Note
Go to the end to download the full example code.
Running a parameter sweep of a Gmsh and MOOSE simulation¶
In this example we will perform a parameter sweep of a gmsh-moose simulation chain to demonstrate the capability of the ‘herder’ workflow manager. Here we pass the ‘herder’ a list of simulation tools that we want to modify inputs for (i.e. input modifiers) and then run (i.e. with runners). The simulation tools are called sequentially in the order they are in the lists so we will need to make sure we call gmsh first to generate the mesh and then call moose to use the mesh to run the simulation.
As in the previous example we will generate a parameter sweep and then run it sequentially and in parallel and compare the run times.
Installing moose: To run this example you will need to have installed moose on your system. As moose supports unix operating systems windows users will need to use windows subsystem for linux (WSL).
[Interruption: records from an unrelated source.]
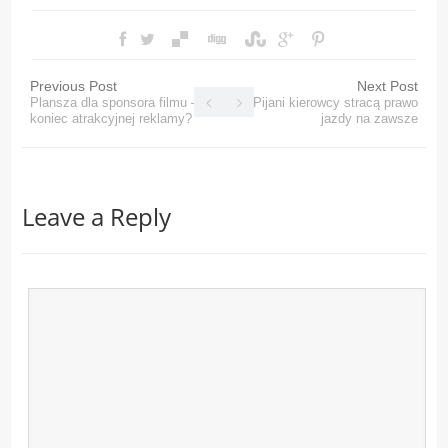
Previous Post
Next Post
Plansza dla sponsora filmu –
Pijani kierowcy stracą prawo
koniec atrakcyjnej reklamy?
jazdy na zawsze
Leave a Reply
We use the proteus moose build which can be found here: https://github.com/aurora-multiphysics/proteus. Build scripts for common linux distributions can be found in the ‘scripts’ directory of the repo. You can also create your own moose build using instructions here: https://mooseframework.inl.gov/.
Installing gmsh: For this example you will need to have a gmsh executable which can be downloaded and installed from here: https://gmsh.info/#Download
We start by importing what we need for this example.
from pathlib import Path
import numpy as np
#pyvale imports
import pyvale.dataset as dataset
from pyvale.mooseherder import (MooseHerd,
MooseRunner,
MooseConfig,
GmshRunner,
InputModifier,
DirectoryManager,
sweep_param_grid)
First we setup our input modifer and runner for gmsh using the same 2D plate with a hole simulation test case from the pyvale simulation library. This is the same as we have seen in previous examples for the gmsh input modifier and running gmsh.
sim_case: int = 17
gmsh_input = dataset.sim_case_gmsh_file_path(case_num=sim_case)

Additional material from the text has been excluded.